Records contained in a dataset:
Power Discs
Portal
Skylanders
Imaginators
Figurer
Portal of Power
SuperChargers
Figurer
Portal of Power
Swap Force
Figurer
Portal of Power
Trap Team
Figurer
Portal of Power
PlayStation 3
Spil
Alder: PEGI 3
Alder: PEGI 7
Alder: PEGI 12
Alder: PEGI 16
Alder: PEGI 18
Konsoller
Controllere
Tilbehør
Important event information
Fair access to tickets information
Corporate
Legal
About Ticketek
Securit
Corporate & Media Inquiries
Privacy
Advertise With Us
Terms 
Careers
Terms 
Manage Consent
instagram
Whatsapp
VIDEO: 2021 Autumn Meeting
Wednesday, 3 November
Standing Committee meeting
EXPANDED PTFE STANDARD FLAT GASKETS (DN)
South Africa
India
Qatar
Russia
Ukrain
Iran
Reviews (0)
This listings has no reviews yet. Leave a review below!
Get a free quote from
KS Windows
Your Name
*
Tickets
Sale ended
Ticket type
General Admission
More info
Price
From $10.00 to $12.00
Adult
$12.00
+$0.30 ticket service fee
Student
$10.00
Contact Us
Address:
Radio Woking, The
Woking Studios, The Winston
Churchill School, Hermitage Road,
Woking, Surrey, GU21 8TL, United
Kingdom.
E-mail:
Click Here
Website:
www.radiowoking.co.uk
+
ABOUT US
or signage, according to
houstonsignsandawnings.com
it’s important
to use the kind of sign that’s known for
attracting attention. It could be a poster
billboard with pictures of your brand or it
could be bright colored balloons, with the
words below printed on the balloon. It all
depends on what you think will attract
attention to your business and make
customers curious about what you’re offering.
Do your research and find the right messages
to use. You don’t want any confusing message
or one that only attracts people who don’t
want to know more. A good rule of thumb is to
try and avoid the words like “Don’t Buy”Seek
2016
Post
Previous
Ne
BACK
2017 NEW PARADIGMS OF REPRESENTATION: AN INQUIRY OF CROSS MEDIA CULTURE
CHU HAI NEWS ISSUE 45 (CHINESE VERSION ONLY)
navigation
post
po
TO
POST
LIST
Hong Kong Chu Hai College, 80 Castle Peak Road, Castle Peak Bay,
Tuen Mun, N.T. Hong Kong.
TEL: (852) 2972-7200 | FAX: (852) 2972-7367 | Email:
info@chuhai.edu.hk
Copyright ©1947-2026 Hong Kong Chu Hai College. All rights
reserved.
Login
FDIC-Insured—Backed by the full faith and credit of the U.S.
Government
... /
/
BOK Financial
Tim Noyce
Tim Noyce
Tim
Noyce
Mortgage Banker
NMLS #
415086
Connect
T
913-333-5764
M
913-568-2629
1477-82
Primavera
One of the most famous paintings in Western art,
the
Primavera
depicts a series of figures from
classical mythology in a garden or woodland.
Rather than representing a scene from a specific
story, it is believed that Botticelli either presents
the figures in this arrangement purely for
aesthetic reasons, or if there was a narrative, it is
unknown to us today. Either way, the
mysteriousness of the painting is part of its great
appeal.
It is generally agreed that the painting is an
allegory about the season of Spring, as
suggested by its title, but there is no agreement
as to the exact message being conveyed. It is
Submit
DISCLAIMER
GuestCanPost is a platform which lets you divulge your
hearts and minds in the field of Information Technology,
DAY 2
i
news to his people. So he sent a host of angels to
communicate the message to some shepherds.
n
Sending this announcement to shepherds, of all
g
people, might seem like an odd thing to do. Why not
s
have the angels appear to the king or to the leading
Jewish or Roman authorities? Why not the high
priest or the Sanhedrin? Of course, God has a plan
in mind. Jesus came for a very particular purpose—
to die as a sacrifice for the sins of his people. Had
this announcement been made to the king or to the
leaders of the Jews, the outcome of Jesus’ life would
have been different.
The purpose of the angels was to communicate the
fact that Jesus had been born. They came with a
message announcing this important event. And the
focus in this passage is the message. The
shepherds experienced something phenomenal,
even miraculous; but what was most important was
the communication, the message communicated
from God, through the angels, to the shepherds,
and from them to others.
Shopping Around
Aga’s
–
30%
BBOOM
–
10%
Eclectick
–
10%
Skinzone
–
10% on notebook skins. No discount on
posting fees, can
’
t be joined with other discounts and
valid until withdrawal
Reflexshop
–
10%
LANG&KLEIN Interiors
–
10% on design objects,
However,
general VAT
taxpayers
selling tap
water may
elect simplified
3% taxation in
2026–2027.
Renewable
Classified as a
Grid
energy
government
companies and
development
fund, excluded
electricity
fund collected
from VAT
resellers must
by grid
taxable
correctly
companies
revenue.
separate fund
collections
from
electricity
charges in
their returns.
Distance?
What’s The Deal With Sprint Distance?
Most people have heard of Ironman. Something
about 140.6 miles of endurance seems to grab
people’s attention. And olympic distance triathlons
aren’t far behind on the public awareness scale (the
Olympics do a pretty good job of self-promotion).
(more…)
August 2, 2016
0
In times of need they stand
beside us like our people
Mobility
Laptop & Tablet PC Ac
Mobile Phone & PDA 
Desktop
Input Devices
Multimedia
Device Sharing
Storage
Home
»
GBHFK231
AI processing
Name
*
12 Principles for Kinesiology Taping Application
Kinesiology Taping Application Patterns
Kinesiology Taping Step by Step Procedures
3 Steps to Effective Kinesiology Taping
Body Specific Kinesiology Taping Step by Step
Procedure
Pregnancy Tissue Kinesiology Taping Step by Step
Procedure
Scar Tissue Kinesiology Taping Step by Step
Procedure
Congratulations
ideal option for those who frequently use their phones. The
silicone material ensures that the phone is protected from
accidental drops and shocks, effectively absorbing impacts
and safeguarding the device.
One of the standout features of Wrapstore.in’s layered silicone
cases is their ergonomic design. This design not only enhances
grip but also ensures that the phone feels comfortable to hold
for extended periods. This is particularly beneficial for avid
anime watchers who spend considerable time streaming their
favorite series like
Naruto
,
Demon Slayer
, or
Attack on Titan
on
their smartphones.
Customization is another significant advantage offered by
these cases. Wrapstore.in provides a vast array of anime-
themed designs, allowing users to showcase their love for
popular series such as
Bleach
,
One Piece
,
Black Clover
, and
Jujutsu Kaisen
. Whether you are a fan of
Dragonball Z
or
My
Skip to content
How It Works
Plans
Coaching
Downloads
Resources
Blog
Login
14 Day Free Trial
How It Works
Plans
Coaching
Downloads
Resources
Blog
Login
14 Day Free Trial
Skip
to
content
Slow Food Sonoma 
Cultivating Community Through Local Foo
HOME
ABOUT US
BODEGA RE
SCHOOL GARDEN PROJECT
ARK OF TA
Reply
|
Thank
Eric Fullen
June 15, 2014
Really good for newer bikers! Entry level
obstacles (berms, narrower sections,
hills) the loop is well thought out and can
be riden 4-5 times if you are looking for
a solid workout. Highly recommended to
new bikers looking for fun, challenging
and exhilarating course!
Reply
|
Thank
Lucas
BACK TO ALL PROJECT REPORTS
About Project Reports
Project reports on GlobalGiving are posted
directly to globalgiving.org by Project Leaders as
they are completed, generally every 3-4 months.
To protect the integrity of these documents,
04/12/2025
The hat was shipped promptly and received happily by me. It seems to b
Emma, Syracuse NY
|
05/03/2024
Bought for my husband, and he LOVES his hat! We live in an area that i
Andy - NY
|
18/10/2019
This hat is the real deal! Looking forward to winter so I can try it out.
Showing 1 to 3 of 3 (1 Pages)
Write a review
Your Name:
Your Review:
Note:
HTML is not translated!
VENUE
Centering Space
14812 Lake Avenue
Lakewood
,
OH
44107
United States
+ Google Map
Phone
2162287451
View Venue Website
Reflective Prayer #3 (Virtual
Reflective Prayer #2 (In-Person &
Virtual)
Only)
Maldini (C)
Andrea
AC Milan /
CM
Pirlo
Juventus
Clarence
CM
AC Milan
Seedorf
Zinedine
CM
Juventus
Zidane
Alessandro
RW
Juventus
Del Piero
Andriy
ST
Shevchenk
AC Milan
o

YOUR INSTRUCTIONS:
All the lines that hold the word "figures" must appear in the answer, copied from the records.

SOLUTION TO THIS TASK:
depicts a series of figures from
the figures in this arrangement purely for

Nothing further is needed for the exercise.